Your objective:
With the line containing "вам потрібні надійні" as the start and the line containing "надаються, чекаємо на Вас." as the end, transcribe that span of the entries below exactly, including both.

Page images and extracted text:
=== Begin Enclosure ===

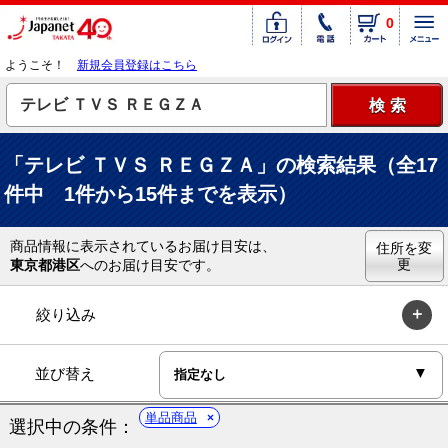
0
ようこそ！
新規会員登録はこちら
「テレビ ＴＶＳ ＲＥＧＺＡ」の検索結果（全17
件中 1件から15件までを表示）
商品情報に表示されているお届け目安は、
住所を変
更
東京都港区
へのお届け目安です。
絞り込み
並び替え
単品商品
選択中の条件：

=== End Enclosure ===
=== Begin Enclosure ===

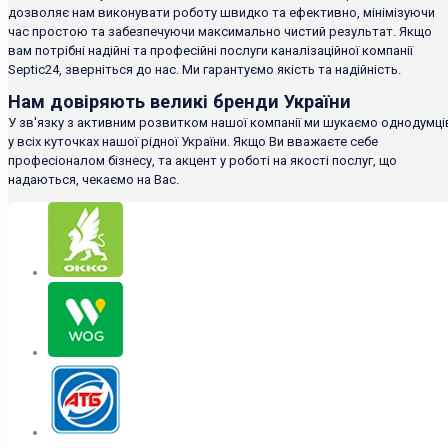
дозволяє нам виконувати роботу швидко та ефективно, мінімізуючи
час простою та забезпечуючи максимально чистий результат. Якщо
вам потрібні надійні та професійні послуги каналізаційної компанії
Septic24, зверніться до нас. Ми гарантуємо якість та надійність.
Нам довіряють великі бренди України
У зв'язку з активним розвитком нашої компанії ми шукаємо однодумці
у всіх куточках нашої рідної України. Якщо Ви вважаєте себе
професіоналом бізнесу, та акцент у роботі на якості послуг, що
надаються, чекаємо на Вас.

=== End Enclosure ===

Problem solution:
вам потрібні надійні та професійні послуги каналізаційної компанії
Septic24, зверніться до нас. Ми гарантуємо якість та надійність.
Нам довіряють великі бренди України
У зв'язку з активним розвитком нашої компанії ми шукаємо однодумці
у всіх куточках нашої рідної України. Якщо Ви вважаєте себе
професіоналом бізнесу, та акцент у роботі на якості послуг, що
надаються, чекаємо на Вас.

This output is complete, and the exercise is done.